# Sentiment Analysis of Game of Thrones wiki - Fandom

#### Chosen characters for sentiment analysis:
 - Cersei Lannister
 - Tyrion Lannister
 - Jon Snow
 - Daenerys Tagaryen
 - Arya Stark

Since there are 389 characters total, there would be too many to analyse and a lot of them are insignificant for this analysis. Thus, we have chosen to conduct sentiment analysis on the 5 characters mentioned above. These were chosen due to their longevity in the series and thus we will be able to conduct a more in-depth analysis. Thus, we will be able to see each character stories throughout the series and what happens to them.  

Additionally we will be able to see if characters is positive/negative/neutral in language, assuming that this will be able to help us see if their stories and actions are negative (war, loosing people, etc.) or positive (finding love, "winning", etc.).

In [1]:
# Importin libraries to get the necessary data (character descriptions from the fandom page)
import pandas as pd
import requests
from bs4 import BeautifulSoup
import re
from nltk.sentiment.vader import SentimentIntensityAnalyzer
from nltk import word_tokenize
from urllib.request import urlopen
from nltk.corpus import stopwords
import json
import nltk
import numpy as np 
from nltk.classify import SklearnClassifier
from sklearn.model_selection import train_test_split
from wordcloud import WordCloud, STOPWORDS
import matplotlib.pyplot as plt
%matplotlib inline

In [2]:
sentiment = SentimentIntensityAnalyzer()

In [3]:
stop_words = stopwords.words('english')
stop_words.remove('not')
stop_words.extend(['tells', 'asks', 'however', 'though', 'also', 'later', 'nt', 'say', 'hound', 'says'])
stop_words = list(stop_words)

In [4]:
CharacterNames = []
with open('characters.json') as json_file:
    data = json.load(json_file)
    for p in data['characters']:
        CharacterNames.append(p['characterName'])
CharacterNames = ' '.join(CharacterNames)
CharacterNames = CharacterNames.split()
CharacterNames = [item.lower() for item in CharacterNames]

In [5]:
FamilyMembers = ['father', 'mother', 'nephew', 'cousin', 'wife', 'brother', 'sister', 'niece', 'son', 'daughter', 
                'surname', 'grandfather', 'grandmother', 'men', 'women', 'brothers', 'daughters', 'children', 'child']

In [6]:
characters = ['Jon Snow', 'Cersei Lannister', 'Tyrion Lannister', 'Daenerys Targaryen', 'Arya Stark']

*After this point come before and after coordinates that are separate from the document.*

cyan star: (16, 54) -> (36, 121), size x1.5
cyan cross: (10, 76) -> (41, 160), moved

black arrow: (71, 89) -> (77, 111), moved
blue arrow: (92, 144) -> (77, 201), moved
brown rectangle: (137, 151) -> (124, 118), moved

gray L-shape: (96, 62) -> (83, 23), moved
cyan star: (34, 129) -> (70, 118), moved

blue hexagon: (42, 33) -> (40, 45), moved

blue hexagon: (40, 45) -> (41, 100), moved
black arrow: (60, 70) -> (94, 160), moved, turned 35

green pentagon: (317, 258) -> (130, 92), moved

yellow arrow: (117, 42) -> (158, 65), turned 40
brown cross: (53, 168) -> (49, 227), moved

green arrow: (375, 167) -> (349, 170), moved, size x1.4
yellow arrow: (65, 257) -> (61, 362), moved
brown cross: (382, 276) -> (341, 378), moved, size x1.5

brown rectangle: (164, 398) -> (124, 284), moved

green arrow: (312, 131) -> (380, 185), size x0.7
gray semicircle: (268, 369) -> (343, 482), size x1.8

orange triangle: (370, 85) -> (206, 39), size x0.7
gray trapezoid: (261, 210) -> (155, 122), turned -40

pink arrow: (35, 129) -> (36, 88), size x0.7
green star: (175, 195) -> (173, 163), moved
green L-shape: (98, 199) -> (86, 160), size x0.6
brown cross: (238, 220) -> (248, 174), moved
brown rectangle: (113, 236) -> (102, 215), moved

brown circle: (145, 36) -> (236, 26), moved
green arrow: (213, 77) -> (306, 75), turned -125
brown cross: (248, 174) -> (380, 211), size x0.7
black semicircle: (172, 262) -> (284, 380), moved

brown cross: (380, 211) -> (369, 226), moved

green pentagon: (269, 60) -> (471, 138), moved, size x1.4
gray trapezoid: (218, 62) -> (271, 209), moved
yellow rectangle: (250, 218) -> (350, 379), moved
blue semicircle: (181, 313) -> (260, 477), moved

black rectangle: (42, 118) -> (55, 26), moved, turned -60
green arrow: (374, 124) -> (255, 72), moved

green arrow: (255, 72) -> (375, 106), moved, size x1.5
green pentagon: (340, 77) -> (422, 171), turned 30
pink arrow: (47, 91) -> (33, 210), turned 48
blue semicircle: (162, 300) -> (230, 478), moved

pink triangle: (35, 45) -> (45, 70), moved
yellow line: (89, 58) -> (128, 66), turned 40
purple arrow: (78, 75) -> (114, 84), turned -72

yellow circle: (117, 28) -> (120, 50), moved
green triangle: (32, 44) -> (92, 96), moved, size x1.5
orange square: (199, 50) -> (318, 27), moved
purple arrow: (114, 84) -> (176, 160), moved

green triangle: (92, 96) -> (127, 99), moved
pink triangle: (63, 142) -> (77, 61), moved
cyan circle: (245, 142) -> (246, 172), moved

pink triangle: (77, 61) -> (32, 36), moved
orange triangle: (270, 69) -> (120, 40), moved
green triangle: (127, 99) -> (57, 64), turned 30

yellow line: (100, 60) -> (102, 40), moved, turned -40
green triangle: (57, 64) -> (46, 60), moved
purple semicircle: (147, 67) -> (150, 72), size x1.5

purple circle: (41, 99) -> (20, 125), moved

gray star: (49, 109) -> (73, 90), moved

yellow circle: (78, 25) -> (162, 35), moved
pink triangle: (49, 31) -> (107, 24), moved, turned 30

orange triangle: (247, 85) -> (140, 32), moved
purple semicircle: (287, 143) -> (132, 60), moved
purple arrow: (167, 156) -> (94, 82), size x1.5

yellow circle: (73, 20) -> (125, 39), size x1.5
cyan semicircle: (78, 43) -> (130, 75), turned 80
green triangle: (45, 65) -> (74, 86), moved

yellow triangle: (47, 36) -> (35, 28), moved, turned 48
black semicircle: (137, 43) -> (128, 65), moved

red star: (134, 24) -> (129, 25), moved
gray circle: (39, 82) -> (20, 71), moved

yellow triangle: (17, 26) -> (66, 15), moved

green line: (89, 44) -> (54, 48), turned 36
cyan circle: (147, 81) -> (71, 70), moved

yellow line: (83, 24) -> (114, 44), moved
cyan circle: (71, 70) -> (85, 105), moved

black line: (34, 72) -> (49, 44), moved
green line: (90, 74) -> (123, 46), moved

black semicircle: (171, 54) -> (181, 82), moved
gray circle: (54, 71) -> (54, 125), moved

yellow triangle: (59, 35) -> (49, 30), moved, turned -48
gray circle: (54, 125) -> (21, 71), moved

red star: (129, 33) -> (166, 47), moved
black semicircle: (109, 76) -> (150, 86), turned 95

## Functions to obtain and clean data

In [7]:
def clean_data(text, FamilyMembers, CharacterNames, stop_words):
    digits = '[0-9]'
    symbols = '[!#$%&()*+-./:;<=>?@[\]^_`{|}~\n]'
    
    doc = text
    # remove digits
    doc = [re.sub(digits, '', i) for i in doc]
    # remove symbols
    doc = [re.sub(symbols, '', i) for i in doc]
    # remove single characters
    doc = [re.sub('\\b[^(aiouvAIOUV)]{1} \\b', ' ', i) for i in doc]
    # remove links 
    doc = [re.sub(r'http\S+', '', i) for i in doc]
    # remove punctuation
    doc = [re.sub(r'[^\w\s]', '', i) for i in doc]
    # remove html syntax (\t and \n)
    doc = [re.sub(r'[\t\n\r]', '', i) for i in doc]
    # remove white spaces
    doc = [re.sub('(?<=\n)\s+\n', '', i) for i in doc]
    # stopwords, family member, character names
    doc = [w for w in doc if not w in stop_words]
    doc = [w for w in doc if not w in FamilyMembers]
    doc = [w for w in doc if not w in CharacterNames]

    return doc

### Obtaining relevant text for each character

In [8]:
# Obtaining character description for the 5 chosen characters

def CharDescription(root, endpath):
    path = root+endpath
    req = requests.get(path)
    html_page = req.content
    soup = BeautifulSoup(html_page, 'html.parser')
    text = soup.find_all(text=True)

    output = ''
    blacklist = [
        '[document]',
        'noscript',
        'header',
        'html',
        'meta',
        'head', 
        'input',
        'script',
    # there may be more elements you don't want, such as "style", etc.
    ]
    
    for words in text:
        if words.parent.name not in blacklist:
            output += '{} '.format(words) 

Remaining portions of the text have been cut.